On a vu alors des politiciens défiler, des syndicalistes parader, des messieurs et mesdames tout-le monde, monter au créneau même sur la chaîne nationale jadis propriété privée de son Altesse… Dans le bêtisier, on peut lire des choses comme : « c’est ce commerce que les deux font depuis, il va le libérer ce soir, il a préféré Talon à l’autre non? On va s’asseoir pour regarder le film, il veut forcer le vote du budget ainsi, il veut être seul maître à bord, mais il a fait quoi à talon, c’est ainsi il le remercie?
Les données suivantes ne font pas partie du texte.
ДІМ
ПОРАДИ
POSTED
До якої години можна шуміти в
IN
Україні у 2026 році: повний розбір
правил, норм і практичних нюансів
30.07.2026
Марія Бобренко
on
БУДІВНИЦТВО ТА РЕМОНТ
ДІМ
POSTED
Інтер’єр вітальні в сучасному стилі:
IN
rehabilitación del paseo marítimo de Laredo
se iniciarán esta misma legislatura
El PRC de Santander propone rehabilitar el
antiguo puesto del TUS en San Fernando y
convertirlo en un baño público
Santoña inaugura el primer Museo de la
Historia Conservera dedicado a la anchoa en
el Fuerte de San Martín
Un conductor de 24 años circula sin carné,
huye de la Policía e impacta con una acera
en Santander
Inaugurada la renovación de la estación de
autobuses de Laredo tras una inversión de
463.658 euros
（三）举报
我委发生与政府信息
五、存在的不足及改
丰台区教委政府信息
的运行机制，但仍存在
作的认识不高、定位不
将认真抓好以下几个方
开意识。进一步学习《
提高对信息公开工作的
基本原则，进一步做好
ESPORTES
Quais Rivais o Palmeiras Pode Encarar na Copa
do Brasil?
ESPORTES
Etc. » On a même vu des personnes implorer le chef de l’état pour une seconde après l’accuser d’organiser un coup. Plus intéressants encore, il y a eu les errements évidents ainsi qu’une incompétence avérée ou voulue de la gendarmerie et de la douane, mais une lucidité salutaire de la justice.

 

On note, une cinquantaine de versions ou de possibilités de scénarios de coup monté, tantôt par les anciens locataires de la marina selon certains, tantôt par ceux actuellement en place, tantôt par les mis en cause même, selon d’autres. Mais de toutes ces évagations, les questions essentielles restent non élucidées encore ce jour : D’où vient le produit prohibé, comment il s’est retrouvé là? Y aura-t-il une suite fructueuse des enquêtes, quelles sanctions sont réservées aux personnes qui ont fait preuves d’incompétences dans le dossier?
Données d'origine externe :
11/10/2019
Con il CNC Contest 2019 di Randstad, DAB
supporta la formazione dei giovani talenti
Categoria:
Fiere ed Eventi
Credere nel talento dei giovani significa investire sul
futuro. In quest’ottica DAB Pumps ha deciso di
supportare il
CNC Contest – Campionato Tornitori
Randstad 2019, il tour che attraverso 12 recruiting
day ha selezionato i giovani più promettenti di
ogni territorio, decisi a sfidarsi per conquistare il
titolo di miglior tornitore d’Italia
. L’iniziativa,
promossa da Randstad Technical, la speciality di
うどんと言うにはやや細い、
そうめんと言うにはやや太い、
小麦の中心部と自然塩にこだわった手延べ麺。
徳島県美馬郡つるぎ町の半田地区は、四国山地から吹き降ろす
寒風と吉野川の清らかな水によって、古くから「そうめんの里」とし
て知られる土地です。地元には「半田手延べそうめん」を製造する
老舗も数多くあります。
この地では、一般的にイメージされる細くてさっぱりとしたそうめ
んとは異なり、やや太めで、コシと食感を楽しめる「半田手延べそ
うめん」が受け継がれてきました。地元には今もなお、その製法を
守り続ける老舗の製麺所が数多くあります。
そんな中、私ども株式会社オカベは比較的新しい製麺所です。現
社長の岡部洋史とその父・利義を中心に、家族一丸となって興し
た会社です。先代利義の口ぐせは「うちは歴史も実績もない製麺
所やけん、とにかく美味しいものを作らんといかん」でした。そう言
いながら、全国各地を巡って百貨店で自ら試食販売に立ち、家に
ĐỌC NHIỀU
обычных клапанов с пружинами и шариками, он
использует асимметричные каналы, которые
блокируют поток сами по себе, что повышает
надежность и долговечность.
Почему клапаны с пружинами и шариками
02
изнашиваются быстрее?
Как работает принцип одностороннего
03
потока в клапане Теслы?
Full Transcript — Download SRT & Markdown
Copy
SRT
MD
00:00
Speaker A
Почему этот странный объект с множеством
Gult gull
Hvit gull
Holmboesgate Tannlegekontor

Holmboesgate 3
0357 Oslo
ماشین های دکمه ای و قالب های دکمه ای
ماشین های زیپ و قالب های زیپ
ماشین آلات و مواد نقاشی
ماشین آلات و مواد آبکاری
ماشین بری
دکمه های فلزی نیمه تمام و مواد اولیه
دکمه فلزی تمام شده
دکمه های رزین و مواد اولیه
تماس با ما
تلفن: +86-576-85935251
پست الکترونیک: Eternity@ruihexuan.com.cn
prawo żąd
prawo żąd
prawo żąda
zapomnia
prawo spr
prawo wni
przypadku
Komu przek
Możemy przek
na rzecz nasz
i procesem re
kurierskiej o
Bof, ces questions pourtant importantes n’intéressent que peu de gens.

Quelqu’un a dit qu’il faut en finir avec le système qui produit des cadres et qui les aident à pousser du ventre et des ailes. Il a raison, j’ajoute « oui mais pas seulement »!

Nombreux était les oisifs sur les réseaux sociaux, mais aussi des cadres et non moins cadrés qui ont délaissé leurs tâches à des heures de travail, pour s’occuper à nourrir des rêves, des mensonges et vérités à venir sur les réseaux sociaux. Quand on entend aujourd’hui dire : « Nous avions fait le bon combat, la veille du peuple a payé, Dieu merci, etc. », on a envie de répondre que « s’il y avait des preuves hors de tous doutes de l’implication des prévenus, ni Dieu, ni les combattants, ni les veilleurs, n’auraient pu rien faire ».

 

Heureusement donc que tout le système judiciaire ne roule pas pour le royaume de l’incompétence, comme certains gendarmes et douaniers, qui ont fait parler d’eux dans cette affaire.

 

S’il y a enfin une leçon, à retenir du « Ajavongate », c’est qu’il y a un monstre dans la tête de la majorité des Béninois. Que de soi-disant syndicalistes viennent dire qu’au regard du rang du mis en cause on devrait le libérer, ça montre bien comment la majorité des gens travaillent dans l’administration avec comme méthode la discrimination. Et ils ne sont pas les seuls à avoir comme méthode de travail la discrimination et l’art de rabaisser l’autre pour élever l’un sous le fallacieux prétexte de son rang social. Porte un jeans délavé et va chez la vendeuse de pain, demande à un ami de prendre la voiture et de se présenter quelques secondes après toi. Dans 90% des cas, il sera servi avant toi.
Prochainement, il suffit donc de mettre de la poudre suspecte dans ses valises et espérer une libération à l’aéroport… « Ben oui je suis le plus grand débardeur au port de Montréal et mon cousin est député proche du pouvoir… »

 

Avec ce genre de mentalité, adieu le développement et place aux combines et passe-passe entre copains. Les gens ont perdu des jours à réécrire « fifty shades of grey » version béninoise, car il y avait autant de version, de possibilités et de scénarios probables et improbables. Si seulement on pouvait maintenant développer le même talent et les mêmes imaginations débordantes quand on pense développement et qu’on est à un poste de décision ou simplement d’exécution; certainement, on va devenir leader mondial en développement dans 12 mois.

 

Il faut impérativement tuer le monstre, mais peut-on le faire sans tuer les Béninois, sans tuer l’école et le système en place? Bonne question, merci!